# Electric starter trivia question



## ELaw (Feb 4, 2015)

I'm going to preface this by saying this is not something I *need* to know, I'm just dying of curiosity. Also I'm not necessarily sure this is an "Ariens" question, it might really be more of a "Tecumseh" question. But anywho...

This relates to the electric starter on an old (1960's or early 1970's) Ariens snowblower. I'm 99% sure it had a Tecumseh engine.

Almost every Ariens/Tec electric starter I've ever seen had a box attached to the engine with a 120VAC/3-prong plug - the intent was you connect a cord between the plug and a regular electric outlet to power the starter. And I've seen a few with the plug right on the side of the motor but they too were meant to run directly from an AC power outlet.
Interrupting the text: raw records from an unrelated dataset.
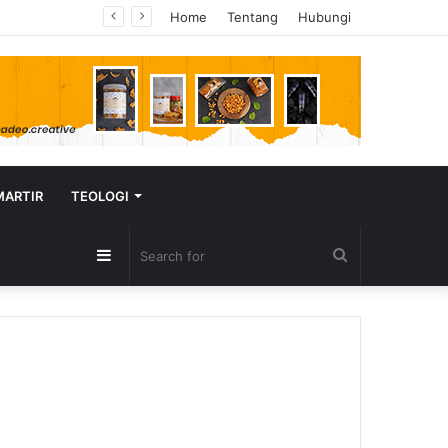
Home
Tentang
Hubungi
MARTIR
TEOLOGI
Sidebar
Search
for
But when I was a teenager back in the '70's I used to do a neighbor's driveway with his Ariens that had an electric starter of a different design. There was a small box mounted on the garage wall that looked like some kind of rectifier, it had a cord going to a wall outlet, and another cord that went to a connector on the engine. I remember the engine had a label warning never to connect the starter directly to an AC outlet.

I'm just wondering if anyone else here has seen or heard of such a setup? I've done quite a bit of Googling and have never seen anything like it, but I'm 99% sure I'm not imagining things. Okay, maybe more like 90%...


----------



## 43128 (Feb 14, 2014)

it was a now rare direct current electric starter, think it uses about 12 volts dc but im not positive


----------



## micah68kj (Oct 8, 2011)

43128 said:


> it was a now rare direct current electric starter, think it uses about 12 volts dc but im not positive


Yep. Beloeve you're correct. Toro had this on some of their equipment as well.


----------



## RAYAR (Mar 7, 2015)

43128 said:


> it was a now rare direct current electric starter, think it uses about 12 volts dc but im not positive


It sounds like they used a standard AC line plug when they should've had a special & different plug altogether.


----------



## RedOctobyr (Mar 2, 2014)

43128 said:


> it was a now rare direct current electric starter, think it uses about 12 volts dc but im not positive


That would make sense. 

Ariens sells models with onboard 12V batteries to power the starters, for the Canadian market, I believe. 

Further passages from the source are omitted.